KARAWANG, AlexaPodcast.ID – Menjelang Pemilihan Kepala Desa (Pilkades) serentak 2026 di Kabupaten Karawang, sejumlah nama mulai mencuat ke publik.
Salah satu yang menjadi perhatian datang dari Desa Bengle, Kecamatan Majalaya, yakni Nurnida Alya Dharmawan.
Kehadiran Nurnida Alya dinilai membawa warna baru dalam kontestasi Pilkades.
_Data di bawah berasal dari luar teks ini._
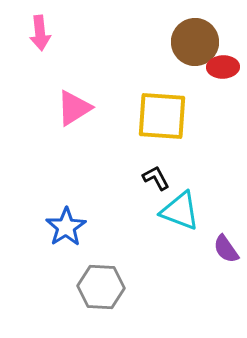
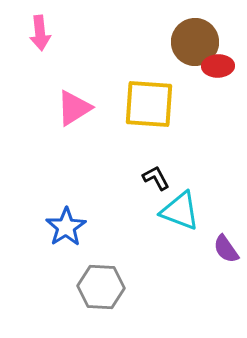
red ellipse: moved 5 px left, 1 px up
yellow square: moved 13 px left, 12 px up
Ia dipandang sebagai representasi kepemimpinan perempuan yang mengedepankan ketenangan, strategi, dan pendekatan yang lebih terukur.
Ketua DPRD Karawang, Endang Sodikin, menilai Nurnida sebagai figur muda dengan karakter kuat.
Ia menyebut gaya kepemimpinan tersebut sebagai Silent Leader, yakni pemimpin yang tidak banyak tampil, namun fokus pada kerja dan hasil.
“Nurnida Alya adalah figur muda dengan karakter Silent Leader, tenang namun strategis,” ujar Endang Sodikin
Menurutnya, model kepemimpinan seperti ini relevan dengan kebutuhan desa saat ini, yang membutuhkan pengelolaan anggaran yang baik, kepekaan terhadap kebutuhan masyarakat, serta arah pembangunan yang jelas.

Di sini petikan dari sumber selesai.